Your answer must be a single number: how many lines of the data include "Voorraad".

*** Block opens ***

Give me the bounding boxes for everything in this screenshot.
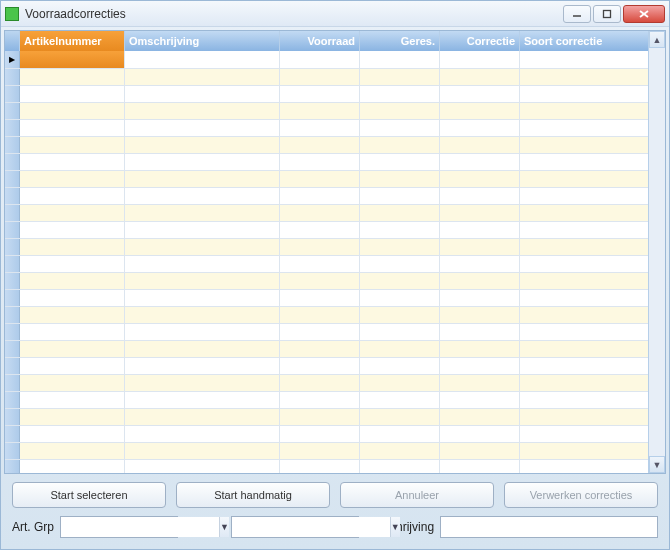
table-row[interactable] xyxy=(5,170,648,187)
cell[interactable] xyxy=(20,324,125,340)
cell[interactable] xyxy=(125,120,280,136)
cell[interactable] xyxy=(440,273,520,289)
cell[interactable] xyxy=(20,256,125,272)
table-row[interactable] xyxy=(5,340,648,357)
verwerken-button[interactable]: Verwerken correcties xyxy=(504,482,658,508)
chevron-down-icon[interactable]: ▼ xyxy=(219,517,229,537)
cell[interactable] xyxy=(125,239,280,255)
cell[interactable] xyxy=(280,137,360,153)
cell[interactable] xyxy=(520,290,648,306)
cell[interactable] xyxy=(20,188,125,204)
cell[interactable] xyxy=(280,69,360,85)
row-header[interactable] xyxy=(5,154,20,170)
omschrijving-input[interactable] xyxy=(440,516,658,538)
cell[interactable] xyxy=(280,324,360,340)
cell[interactable] xyxy=(280,103,360,119)
cell[interactable] xyxy=(520,188,648,204)
row-header[interactable] xyxy=(5,460,20,473)
cell[interactable] xyxy=(125,137,280,153)
table-row[interactable] xyxy=(5,119,648,136)
cell[interactable] xyxy=(440,358,520,374)
annuleer-button[interactable]: Annuleer xyxy=(340,482,494,508)
cell[interactable] xyxy=(20,426,125,442)
cell[interactable] xyxy=(125,290,280,306)
table-row[interactable] xyxy=(5,272,648,289)
scroll-down-button[interactable]: ▼ xyxy=(649,456,665,473)
cell[interactable] xyxy=(360,222,440,238)
cell[interactable] xyxy=(520,103,648,119)
cell[interactable] xyxy=(20,409,125,425)
cell[interactable] xyxy=(125,69,280,85)
maximize-button[interactable] xyxy=(593,5,621,23)
cell[interactable] xyxy=(520,358,648,374)
cell[interactable] xyxy=(20,120,125,136)
table-row[interactable] xyxy=(5,102,648,119)
cell[interactable] xyxy=(280,171,360,187)
cell[interactable] xyxy=(440,222,520,238)
cell[interactable] xyxy=(125,273,280,289)
cell[interactable] xyxy=(440,137,520,153)
cell[interactable] xyxy=(520,171,648,187)
cell[interactable] xyxy=(520,137,648,153)
row-header[interactable] xyxy=(5,256,20,272)
cell[interactable] xyxy=(520,443,648,459)
header-voorraad[interactable]: Voorraad xyxy=(280,31,360,51)
cell[interactable] xyxy=(125,51,280,68)
row-header[interactable] xyxy=(5,188,20,204)
cell[interactable] xyxy=(440,426,520,442)
cell[interactable] xyxy=(520,205,648,221)
table-row[interactable] xyxy=(5,51,648,68)
table-row[interactable] xyxy=(5,459,648,473)
row-header[interactable] xyxy=(5,120,20,136)
cell[interactable] xyxy=(20,290,125,306)
cell[interactable] xyxy=(360,307,440,323)
table-row[interactable] xyxy=(5,374,648,391)
cell[interactable] xyxy=(520,460,648,473)
cell[interactable] xyxy=(520,341,648,357)
cell[interactable] xyxy=(360,239,440,255)
stock-corrections-grid[interactable]: Artikelnummer Omschrijving Voorraad Gere… xyxy=(5,31,648,473)
cell[interactable] xyxy=(20,222,125,238)
cell[interactable] xyxy=(280,205,360,221)
row-header[interactable] xyxy=(5,51,20,68)
cell[interactable] xyxy=(280,392,360,408)
cell[interactable] xyxy=(280,426,360,442)
row-header[interactable] xyxy=(5,239,20,255)
cell[interactable] xyxy=(280,341,360,357)
cell[interactable] xyxy=(125,188,280,204)
cell[interactable] xyxy=(280,307,360,323)
cell[interactable] xyxy=(20,273,125,289)
row-header[interactable] xyxy=(5,273,20,289)
table-row[interactable] xyxy=(5,238,648,255)
row-header[interactable] xyxy=(5,86,20,102)
cell[interactable] xyxy=(520,324,648,340)
srt-cor-input[interactable] xyxy=(232,517,390,537)
table-row[interactable] xyxy=(5,68,648,85)
cell[interactable] xyxy=(280,290,360,306)
cell[interactable] xyxy=(360,273,440,289)
cell[interactable] xyxy=(440,392,520,408)
row-header[interactable] xyxy=(5,205,20,221)
cell[interactable] xyxy=(360,103,440,119)
cell[interactable] xyxy=(360,409,440,425)
cell[interactable] xyxy=(125,324,280,340)
table-row[interactable] xyxy=(5,153,648,170)
row-header[interactable] xyxy=(5,375,20,391)
cell[interactable] xyxy=(520,69,648,85)
cell[interactable] xyxy=(125,307,280,323)
cell[interactable] xyxy=(440,103,520,119)
cell[interactable] xyxy=(20,51,125,68)
cell[interactable] xyxy=(360,426,440,442)
cell[interactable] xyxy=(20,205,125,221)
cell[interactable] xyxy=(125,443,280,459)
cell[interactable] xyxy=(125,426,280,442)
start-selecteren-button[interactable]: Start selecteren xyxy=(12,482,166,508)
cell[interactable] xyxy=(440,154,520,170)
header-omschrijving[interactable]: Omschrijving xyxy=(125,31,280,51)
cell[interactable] xyxy=(360,205,440,221)
cell[interactable] xyxy=(360,256,440,272)
cell[interactable] xyxy=(20,358,125,374)
cell[interactable] xyxy=(520,307,648,323)
cell[interactable] xyxy=(520,256,648,272)
cell[interactable] xyxy=(20,460,125,473)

*** Block closes ***

Finished exercise
2